So found out today how bob got his name. When the owner got him as a three year old he was skin and bones and you could see his ribs. So he got the name bob which stood for bag of bones. Which they have since changed to big ol butt...
_Posted via Mobile Device_


----------



## ladybugsgirl (Aug 12, 2009)

Getting bob sunday....yahoo.....so excited. Ill get pictures asap
_Posted via Mobile Device_


----------



## ladybugsgirl (Aug 12, 2009)

Thank you he is a handsome horse. Im getting him sunday. Cant wait...i went to a tack sale and got him a bit and like new parelli hackmore and leather halter all for 22 bucks
_Posted via Mobile Device_


----------



## writer23 (Apr 6, 2010)

Congrats, he looks so friggin' cute! Hope you have a blast with him and keep everyone updated with photos


----------



## RedTree (Jan 20, 2010)

congrats can't wait to see pics


----------



## ladybugsgirl (Aug 12, 2009)

I know he gets tortured with pink and purple til I figure out his colors
_Posted via Mobile Device_


----------



## ladybugsgirl (Aug 12, 2009)

I think he might look good in dark blue. I dont like green and most blues. I like maroon but.it would clash too much with his color
_Posted via Mobile Device_


----------



## ladybugsgirl (Aug 12, 2009)

I got mr. bob yesterday. He is a absolute doll. Pictures to come
_Posted via Mobile Device_


----------



## ladybugsgirl (Aug 12, 2009)

Anyone with dietry tips would be great. I have a grazing muzzle coming soon
_Posted via Mobile Device_


----------



## .Delete. (Jan 7, 2008)

Im completely jealous. He looks like such a doll.
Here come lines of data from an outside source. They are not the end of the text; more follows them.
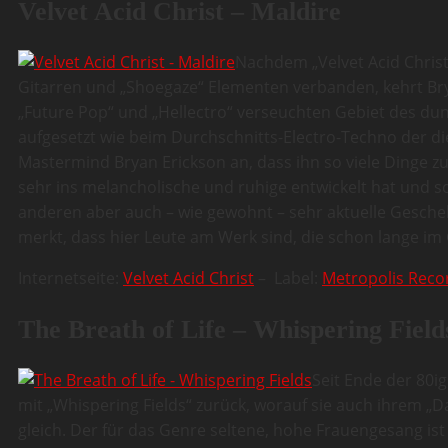
Velvet Acid Christ – Maldire
Nachdem „Velvet Acid Christ“
Gitarren und „Shoegaze“ Elementen verbanden, kehrt Brya
„Future Pop“ und „Hellectro“ verseuchten Gebiet des du
aufgesetzt wie beim Durchschnitts-Electro-Techno der di
Mastermind Bryan Erickson an, dass ihn so viele Dinge zu
sehr ins melancholische und ruhige entwickelt hat und s
anderen aber auch – wie gewohnt – sehr aktuelle Gesch
merkt, dass hier Leute am Werk sind, die schon lange im 
Internetseite:
Velvet Acid Christ
– Label:
Metropolis Reco
The Breath of Life – Whispering Field
Seit Ende der 80ig
mit „Whispering Fields“ zurück, worauf sie auch ihrem „D
gleich. Der für das Genre seltene, hohe Frauengesang ist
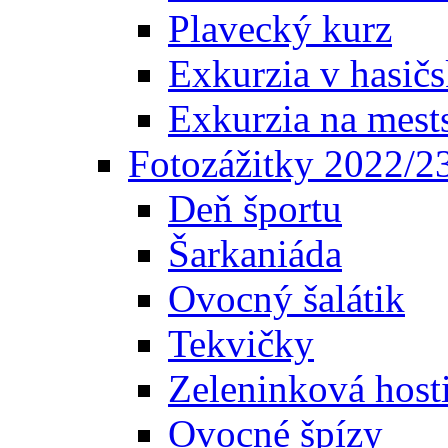
Plavecký kurz
Exkurzia v hasičs
Exkurzia na mest
Fotozážitky 2022/2
Deň športu
Šarkaniáda
Ovocný šalátik
Tekvičky
Zeleninková host
Ovocné špízy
Im a sucker for thick bays ;]


----------



## trailhorserider (Oct 13, 2009)

Wow, a horse like that would be right up my alley!


----------



## ladybugsgirl (Aug 12, 2009)

*New Pictures Of Bag of Bones aka Bob*

































I got Bob home yesterday at 230. Here are some new pictures of him with more to come. As soon as the weathers nice he is getting all dolled up. I have never ever seen a horse with such thick thick mane and tail....I am go blessed that the lady responded to my ad and I ended up with such a great horse.


----------



## ladybugsgirl (Aug 12, 2009)

*More Of Bob...*

























Don't he look handsome in pink...


----------



## ladybugsgirl (Aug 12, 2009)

So worked Bob on the lounge for about 15 minutes he did good but needs alittle work. Practiced mounting and then got him bridled up with his a butt about and threw his head in the air (he well get over that one soon) and I led him to the mounting bucket and got on and walked around with him for a little bit. He did get has a nice walk. I am going to work him again tomorrow and hopefully well get to trot.


----------



## ladybugsgirl (Aug 12, 2009)

*Bag of Bones as a three year old.*

The lady that I got him from bought bob as a three year old in this condition. She has worked wonders and know he thinks grass and hes fat.


----------